# New Toy and My First Hatch Chilis!



## dogboa (Oct 22, 2017)

This was my first experience using the rotisserie basket and roasting chilis in it. There was a learning curve as with most new equipment. I started out with a 2 zone fire, using charcoal baskets on each side of the rotisserie. I fired one chimney of charcoal and divided it between the 2 baskets. Dropped a couple of pecan 1/2 splits in each basket.








I found that although it worked, it was taking 25 to 30 minutes for roasting with very little charring. Plus I had 25# of chilis to roast. I put a third charcoal basket directly beneath the rotisserie basket, creating a third zone. This cut the time down to 10 minutes or so with a good amount of charring.

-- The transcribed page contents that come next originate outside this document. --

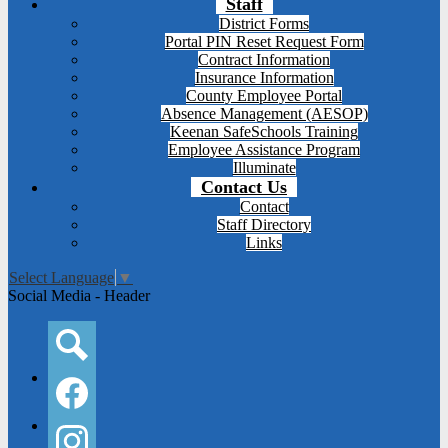
Staff
District Forms
Portal PIN Reset Request Form
Contract Information
Insurance Information
County Employee Portal
Absence Management (AESOP)
Keenan SafeSchools Training
Employee Assistance Program
Illuminate
Contact Us
Contact
Staff Directory
Links
Select Language
▼
Social Media - Header
Search
Facebook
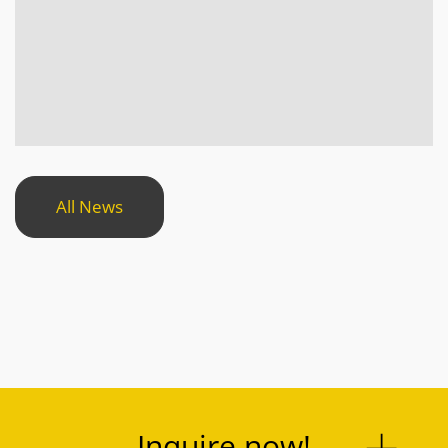
All News
Inquire now!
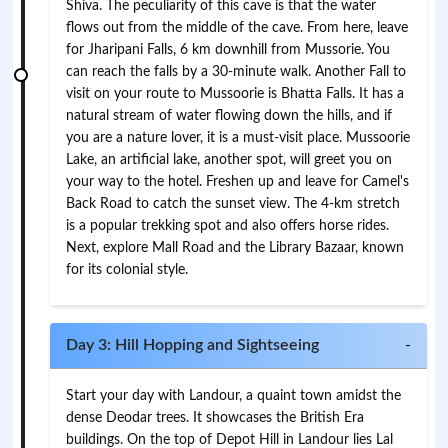
Shiva. The peculiarity of this cave is that the water
flows out from the middle of the cave. From here, leave
for Jharipani Falls, 6 km downhill from Mussorie. You
can reach the falls by a 30-minute walk. Another Fall to
visit on your route to Mussoorie is Bhatta Falls. It has a
natural stream of water flowing down the hills, and if
you are a nature lover, it is a must-visit place. Mussoorie
Lake, an artificial lake, another spot, will greet you on
your way to the hotel. Freshen up and leave for Camel's
Back Road to catch the sunset view. The 4-km stretch
is a popular trekking spot and also offers horse rides.
Next, explore Mall Road and the Library Bazaar, known
for its colonial style.
Day 3: Hill Hopping and Sightseeing
-
Start your day with Landour, a quaint town amidst the
dense Deodar trees. It showcases the British Era
buildings. On the top of Depot Hill in Landour lies Lal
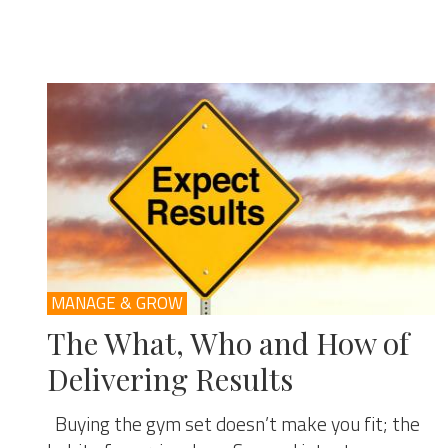
MANAGE & GROW
The What, Who and How of
Delivering Results
Buying the gym set doesn’t make you fit; the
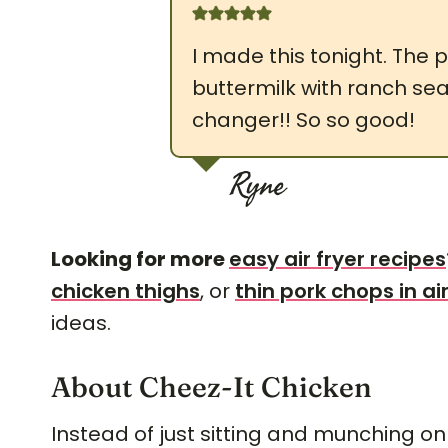
I made this tonight. The pr
buttermilk with ranch s
changer!! So so good!
Ryne
Looking for more
easy air fryer recipes
chicken thighs
, or
thin pork chops in air
ideas.
About Cheez-It Chicken
Instead of just sitting and munching on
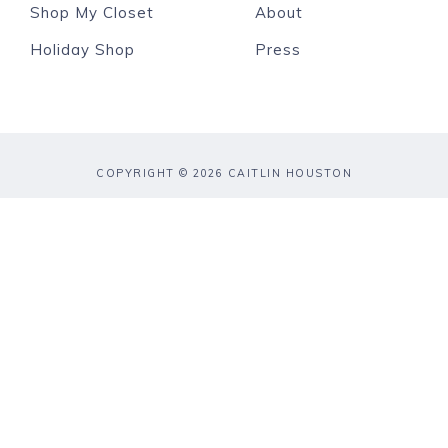
Shop My Closet
About
Holiday Shop
Press
COPYRIGHT © 2026 CAITLIN HOUSTON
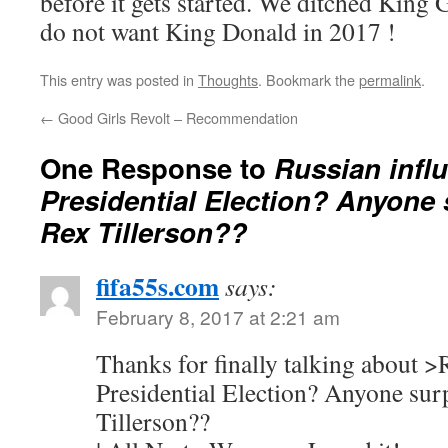
before it gets started. We ditched King 
do not want King Donald in 2017 !
This entry was posted in
Thoughts
. Bookmark the
permalink
.
←
Good Girls Revolt – Recommendation
One Response to
Russian influ
Presidential Election? Anyone 
Rex Tillerson??
fifa55s.com
says:
February 8, 2017 at 2:21 am
Thanks for finally talking about >
Presidential Election? Anyone sur
Tillerson??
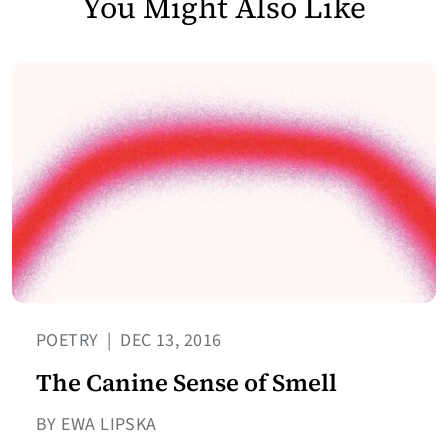
You Might Also Like
POETRY
|
DEC 13, 2016
The Canine Sense of Smell
BY EWA LIPSKA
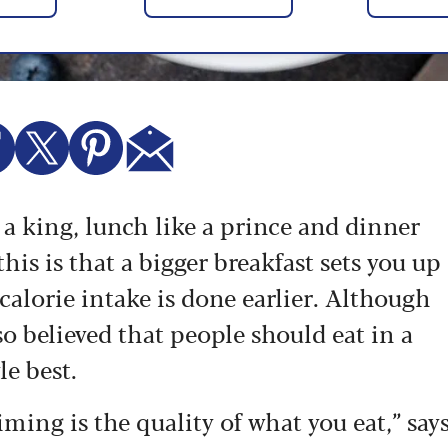
e a king, lunch like a prince and dinner
his is that a bigger breakfast sets you up
calorie intake is done earlier. Although
also believed that people should eat in a
le best.
ing is the quality of what you eat,” say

The other important step is to cut the dang stems off the chilis down to nubs! Otherwise they get caught in the rotisserie basket grates and won't allow the chilis to tumble correctly.
	

	
	
		
		



		
		
	


	





Next is a trip to the Bodega market for some red Japs!


----------



## SmokinAl (Oct 22, 2017)

Looks cool!
I like the setup!
Al


----------



## smokeymose (Oct 22, 2017)

Great! Another gadget I don’t need.
I want one.


----------



## sauced (Oct 30, 2017)

Nice....I really like that!!! You can't beat those fire roasted chilis


----------



## browneyesvictim (Oct 30, 2017)

DROOL! Love me some green chilies! Wood fire roasted on a rotisserie- Points my friend!


----------



## Rings Я Us (Oct 30, 2017)

You could put peanuts in there too.. lol Neat.


----------